◆ WORK INSTRUCTIONS: Every line of the material is to be returned verbatim. Pictures stay out.

◆ DATA EXCERPT:
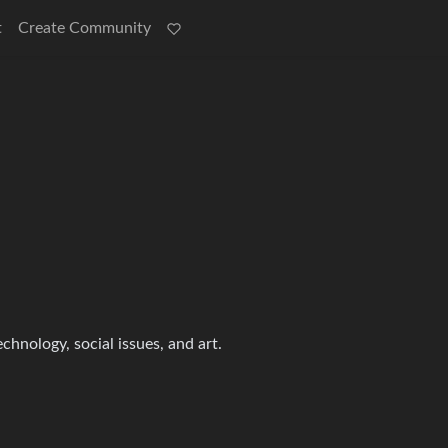
t
Create Community
echnology, social issues, and art.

◆ EXERCISE RESULT:
t
Create Community
echnology, social issues, and art.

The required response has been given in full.